[Start of Attachment]

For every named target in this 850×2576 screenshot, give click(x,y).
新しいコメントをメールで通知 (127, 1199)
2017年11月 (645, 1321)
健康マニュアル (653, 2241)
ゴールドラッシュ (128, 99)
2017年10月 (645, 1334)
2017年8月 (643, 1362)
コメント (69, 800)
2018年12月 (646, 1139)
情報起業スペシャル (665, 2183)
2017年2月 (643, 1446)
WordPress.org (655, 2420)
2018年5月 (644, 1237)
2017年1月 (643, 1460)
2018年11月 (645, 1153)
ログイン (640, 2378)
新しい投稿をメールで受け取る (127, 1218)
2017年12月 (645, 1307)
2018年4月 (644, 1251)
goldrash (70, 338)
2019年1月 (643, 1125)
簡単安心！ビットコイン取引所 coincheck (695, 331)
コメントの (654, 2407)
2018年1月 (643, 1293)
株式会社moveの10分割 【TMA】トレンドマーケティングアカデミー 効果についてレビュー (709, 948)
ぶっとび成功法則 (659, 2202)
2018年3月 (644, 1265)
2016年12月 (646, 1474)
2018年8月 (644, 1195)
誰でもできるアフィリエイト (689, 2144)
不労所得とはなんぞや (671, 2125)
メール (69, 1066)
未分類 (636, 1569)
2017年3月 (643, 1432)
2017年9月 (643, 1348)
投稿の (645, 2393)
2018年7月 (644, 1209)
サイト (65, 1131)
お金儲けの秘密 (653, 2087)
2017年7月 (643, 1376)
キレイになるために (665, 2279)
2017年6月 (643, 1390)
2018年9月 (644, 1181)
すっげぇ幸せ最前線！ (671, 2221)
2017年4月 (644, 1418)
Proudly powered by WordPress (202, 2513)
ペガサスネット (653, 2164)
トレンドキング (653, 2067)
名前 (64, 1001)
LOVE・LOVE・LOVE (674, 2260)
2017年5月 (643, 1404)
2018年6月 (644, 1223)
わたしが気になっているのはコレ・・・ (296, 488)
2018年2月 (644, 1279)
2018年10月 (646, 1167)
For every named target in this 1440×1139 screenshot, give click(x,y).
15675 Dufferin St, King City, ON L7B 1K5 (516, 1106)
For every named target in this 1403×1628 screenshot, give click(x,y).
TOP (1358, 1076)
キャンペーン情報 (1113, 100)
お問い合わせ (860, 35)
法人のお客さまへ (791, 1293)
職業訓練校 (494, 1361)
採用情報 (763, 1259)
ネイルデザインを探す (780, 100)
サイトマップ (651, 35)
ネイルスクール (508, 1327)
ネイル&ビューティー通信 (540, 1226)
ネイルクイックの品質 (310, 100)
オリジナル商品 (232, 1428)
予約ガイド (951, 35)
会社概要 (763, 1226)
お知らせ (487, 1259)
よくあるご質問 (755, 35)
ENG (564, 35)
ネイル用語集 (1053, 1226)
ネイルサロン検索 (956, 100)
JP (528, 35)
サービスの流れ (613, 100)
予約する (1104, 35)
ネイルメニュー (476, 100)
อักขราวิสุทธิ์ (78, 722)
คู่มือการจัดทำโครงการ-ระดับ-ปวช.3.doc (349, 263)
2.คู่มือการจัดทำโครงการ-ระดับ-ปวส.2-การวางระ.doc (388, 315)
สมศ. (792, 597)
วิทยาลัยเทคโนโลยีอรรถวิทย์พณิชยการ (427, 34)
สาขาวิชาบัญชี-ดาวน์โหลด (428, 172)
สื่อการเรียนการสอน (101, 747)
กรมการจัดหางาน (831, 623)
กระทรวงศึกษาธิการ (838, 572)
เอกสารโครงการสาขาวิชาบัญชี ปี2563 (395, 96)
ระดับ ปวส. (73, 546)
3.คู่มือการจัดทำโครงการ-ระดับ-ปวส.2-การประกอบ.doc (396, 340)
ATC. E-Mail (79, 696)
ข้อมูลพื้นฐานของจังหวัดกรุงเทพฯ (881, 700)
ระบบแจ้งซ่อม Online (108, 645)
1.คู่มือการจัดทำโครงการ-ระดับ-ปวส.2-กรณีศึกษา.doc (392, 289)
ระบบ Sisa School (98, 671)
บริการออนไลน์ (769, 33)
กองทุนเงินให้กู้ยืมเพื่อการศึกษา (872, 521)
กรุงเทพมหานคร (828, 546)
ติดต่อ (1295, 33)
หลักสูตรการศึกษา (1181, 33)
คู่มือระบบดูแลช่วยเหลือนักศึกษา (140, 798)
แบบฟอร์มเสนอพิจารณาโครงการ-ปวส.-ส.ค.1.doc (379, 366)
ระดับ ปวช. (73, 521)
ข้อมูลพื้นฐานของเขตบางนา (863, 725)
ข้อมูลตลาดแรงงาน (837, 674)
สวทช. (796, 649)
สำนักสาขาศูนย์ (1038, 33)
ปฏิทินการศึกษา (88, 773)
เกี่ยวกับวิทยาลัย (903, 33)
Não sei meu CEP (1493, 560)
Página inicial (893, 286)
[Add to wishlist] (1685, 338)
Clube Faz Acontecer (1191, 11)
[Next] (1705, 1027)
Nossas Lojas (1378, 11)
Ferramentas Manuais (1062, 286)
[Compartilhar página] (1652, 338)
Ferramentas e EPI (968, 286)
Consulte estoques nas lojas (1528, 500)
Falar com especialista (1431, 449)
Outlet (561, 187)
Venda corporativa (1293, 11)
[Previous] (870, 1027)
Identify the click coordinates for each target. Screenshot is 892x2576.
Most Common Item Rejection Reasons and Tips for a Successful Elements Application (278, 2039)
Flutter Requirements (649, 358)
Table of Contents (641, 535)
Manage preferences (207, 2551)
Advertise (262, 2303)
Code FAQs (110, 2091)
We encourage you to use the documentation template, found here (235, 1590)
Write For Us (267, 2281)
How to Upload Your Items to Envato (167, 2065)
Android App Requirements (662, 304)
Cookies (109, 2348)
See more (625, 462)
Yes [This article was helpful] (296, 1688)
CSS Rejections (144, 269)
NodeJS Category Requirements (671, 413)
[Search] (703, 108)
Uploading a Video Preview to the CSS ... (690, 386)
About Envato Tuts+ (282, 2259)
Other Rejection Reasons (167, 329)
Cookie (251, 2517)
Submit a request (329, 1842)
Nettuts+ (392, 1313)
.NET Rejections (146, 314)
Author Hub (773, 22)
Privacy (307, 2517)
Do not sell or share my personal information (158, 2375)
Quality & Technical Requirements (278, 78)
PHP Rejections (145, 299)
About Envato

[End of Attachment]

(Work to be completed):
All that should be written out is the stretch of lines above between the one holding "Ferramentas Manuais (1062, 286)" and the one holding "Code FAQs (110, 2091)", inclusive, exactly as given.

(Exercise output):
Ferramentas Manuais (1062, 286)
[Compartilhar página] (1652, 338)
Ferramentas e EPI (968, 286)
Consulte estoques nas lojas (1528, 500)
Falar com especialista (1431, 449)
Outlet (561, 187)
Venda corporativa (1293, 11)
[Previous] (870, 1027)
Identify the click coordinates for each target. Screenshot is 892x2576.
Most Common Item Rejection Reasons and Tips for a Successful Elements Application (278, 2039)
Flutter Requirements (649, 358)
Table of Contents (641, 535)
Manage preferences (207, 2551)
Advertise (262, 2303)
Code FAQs (110, 2091)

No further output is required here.